==== TASK DATA

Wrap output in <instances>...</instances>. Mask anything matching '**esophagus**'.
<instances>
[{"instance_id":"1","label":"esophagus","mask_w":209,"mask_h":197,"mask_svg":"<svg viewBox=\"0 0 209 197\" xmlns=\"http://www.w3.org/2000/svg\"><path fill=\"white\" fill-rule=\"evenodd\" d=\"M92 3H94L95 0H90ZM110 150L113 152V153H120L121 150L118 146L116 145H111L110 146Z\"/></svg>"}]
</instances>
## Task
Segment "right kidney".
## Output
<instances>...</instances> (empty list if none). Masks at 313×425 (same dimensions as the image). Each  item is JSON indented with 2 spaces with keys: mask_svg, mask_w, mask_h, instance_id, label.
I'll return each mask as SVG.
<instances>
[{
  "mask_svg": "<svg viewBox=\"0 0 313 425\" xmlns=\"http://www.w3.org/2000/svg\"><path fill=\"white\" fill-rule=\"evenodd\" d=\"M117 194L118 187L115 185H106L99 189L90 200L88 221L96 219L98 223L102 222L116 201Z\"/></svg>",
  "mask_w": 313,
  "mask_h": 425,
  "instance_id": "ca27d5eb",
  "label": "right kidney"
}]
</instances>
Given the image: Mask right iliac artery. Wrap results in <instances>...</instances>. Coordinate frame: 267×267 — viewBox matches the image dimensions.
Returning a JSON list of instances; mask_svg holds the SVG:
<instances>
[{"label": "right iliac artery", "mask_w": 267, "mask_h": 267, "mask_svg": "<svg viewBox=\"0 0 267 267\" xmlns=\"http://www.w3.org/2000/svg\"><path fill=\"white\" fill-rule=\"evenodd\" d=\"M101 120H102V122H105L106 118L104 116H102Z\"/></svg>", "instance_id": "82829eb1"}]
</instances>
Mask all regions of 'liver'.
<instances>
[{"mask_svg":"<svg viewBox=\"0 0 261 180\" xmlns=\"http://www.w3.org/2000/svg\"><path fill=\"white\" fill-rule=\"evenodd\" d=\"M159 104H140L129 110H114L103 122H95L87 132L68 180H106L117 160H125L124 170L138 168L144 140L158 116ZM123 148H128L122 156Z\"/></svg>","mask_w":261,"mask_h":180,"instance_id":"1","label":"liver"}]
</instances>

========

Repeat the material above in its entirety, exactly.

Wrap output in <instances>...</instances>. Mask anything matching '**esophagus**'.
<instances>
[{"instance_id":"1","label":"esophagus","mask_w":209,"mask_h":197,"mask_svg":"<svg viewBox=\"0 0 209 197\" xmlns=\"http://www.w3.org/2000/svg\"><path fill=\"white\" fill-rule=\"evenodd\" d=\"M92 3H94L95 0H90ZM110 150L113 152V153H120L121 150L118 146L116 145H111L110 146Z\"/></svg>"}]
</instances>
## Task
Segment "right kidney".
## Output
<instances>...</instances> (empty list if none). Masks at 313×425 (same dimensions as the image). Each  item is JSON indented with 2 spaces with keys: mask_svg, mask_w, mask_h, instance_id, label.
I'll return each mask as SVG.
<instances>
[{
  "mask_svg": "<svg viewBox=\"0 0 313 425\" xmlns=\"http://www.w3.org/2000/svg\"><path fill=\"white\" fill-rule=\"evenodd\" d=\"M117 194L118 187L115 185H106L99 189L90 200L88 221L96 219L98 223L102 222L116 201Z\"/></svg>",
  "mask_w": 313,
  "mask_h": 425,
  "instance_id": "ca27d5eb",
  "label": "right kidney"
}]
</instances>
Given the image: Mask right iliac artery. Wrap results in <instances>...</instances>. Coordinate frame: 267×267 — viewBox matches the image dimensions.
Returning a JSON list of instances; mask_svg holds the SVG:
<instances>
[{"label": "right iliac artery", "mask_w": 267, "mask_h": 267, "mask_svg": "<svg viewBox=\"0 0 267 267\" xmlns=\"http://www.w3.org/2000/svg\"><path fill=\"white\" fill-rule=\"evenodd\" d=\"M101 120H102V122H105L106 118L104 116H102Z\"/></svg>", "instance_id": "82829eb1"}]
</instances>
Mask all regions of 'liver'.
<instances>
[{"mask_svg":"<svg viewBox=\"0 0 261 180\" xmlns=\"http://www.w3.org/2000/svg\"><path fill=\"white\" fill-rule=\"evenodd\" d=\"M159 104H140L129 110H114L103 122H95L87 132L68 180H106L117 160H125L124 170L138 168L144 140L158 116ZM123 148H128L122 156Z\"/></svg>","mask_w":261,"mask_h":180,"instance_id":"1","label":"liver"}]
</instances>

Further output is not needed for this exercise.